Chapter 10
CHAPTER
TEN
He was gone just long enough to give her ample time to think.
Cecilia sat gingerly on the edge of the large bed, her tailbone smarting after so much time on the hard floor.
Lost in thought, she stared blankly at the crisply folded corner of the sheets.
Even after she’d spent gods only knew how long sleeping on top of them, they still looked like they’d been folded with a laser level and secured with a staple gun.
Her toes curled in the ridiculous pink shag rug. It wasn’t identical to the one she had beneath her bed in her apartment, but it was close. The toothbrush she found in the attached bathroom, however, was the exact same color and brand she used.
Objectively, that was a bad sign.
Even Cecilia, who loved the sweet taste of danger on her tongue, couldn’t be okay with the series of events that had led her to this concrete bunker. Sloane, her phantom protector, had become her kidnapper. He was also a down-bad stalker.
Bad, bad combo you’ve got there, champ.
She’d known she was being stalked, of course, but there was something romantic about having a protective shadow making sure she got home all right after work or peeking through her window when she took her top off.
Confronted with the reality of having a dangerous man watching her every move, however, was a different beast.
But Cecilia was a practical sort of optimist. Growing up in a home held together by nothing more than appearances, there’d yet to be a situation she couldn’t turn around with a little elbow grease and sunny delusion.
Every bad situation had its benefits. She just had to figure out what they were and exploit them.
Sloane is obsessed with me, she thought, lips twisting from one side to the other. Obviously, that’s unhealthy. But I’d probably be dead if he wasn’t, so let’s call it a wash.
As scary as he was, she didn’t get the feeling that he wanted to hurt her.
That didn’t mean he wouldn’t, but it seemed less likely that she’d end up dumped in an unmarked grave, so she’d take it.
And going by the way he kept jumping to get things for her, Sloane appeared desperate to please her. She could use that.
Obsession meant he liked her.
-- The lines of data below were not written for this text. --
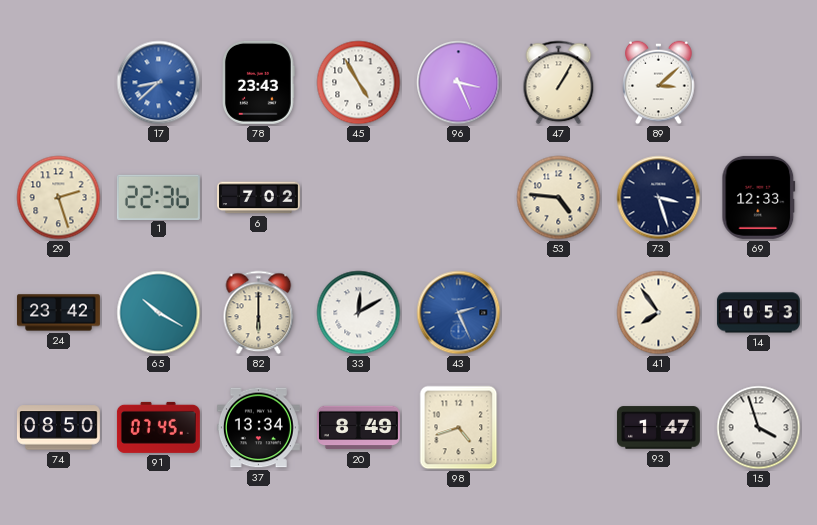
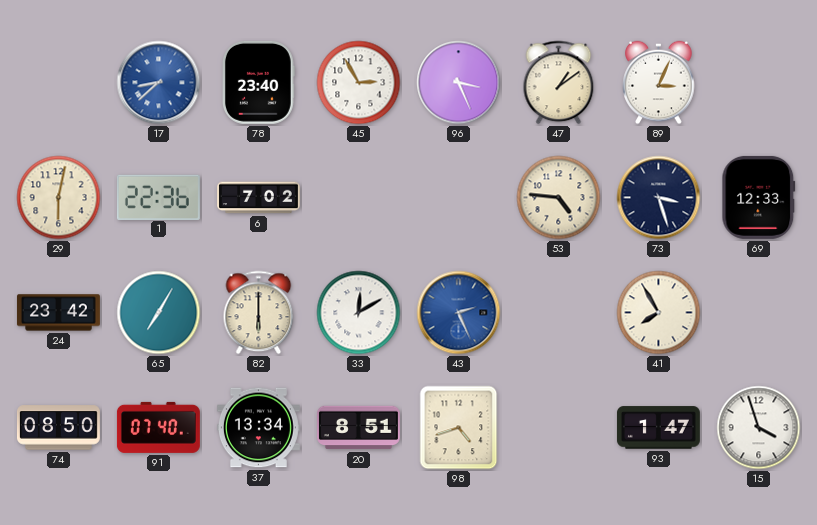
78: 23:43 -> 23:40
45: 4:55 -> 2:55
47: 1:05 -> 1:09
89: 3:08 -> 3:04
29: 2:27 -> 6:02
65: 10:20 -> 7:05
41: 7:54 -> 7:55
14: 10:53 -> none
91: 07:45 -> 07:40
20: 8:49 -> 8:51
Liking her meant he’d want her approval.
Wanting her approval meant he’d try to get her what she wanted, up until those wants crossed an invisible line.
If she could find that line, she could gradually push it further and further back, opening up more chances to escape.
As part of her extensive post-graduate education to become a teacher, Cecilia had taken several psychology and behavioral courses.
She’d once spent an entire semester learning the best ways to communicate and defuse conflict.
At the time, she’d found that particular class mostly asinine and condescending, but the lessons rushed back to her as she tried to puzzle out the best way to deal with her captor.
Separate yourself from the conflict. Hear what they’re saying. Confirm what was communicated. Clearly state your position without blame. Suggest possible solutions and request feedback. Rinse, repeat.
Cecilia lifted her head to look at the door.
She couldn’t hear him out there, but she swore she could sense him.
Her heart rate picked up whenever he got close.
Goosebumps prickled her arms and legs not from the cool temperature but from an elemental sort of awareness.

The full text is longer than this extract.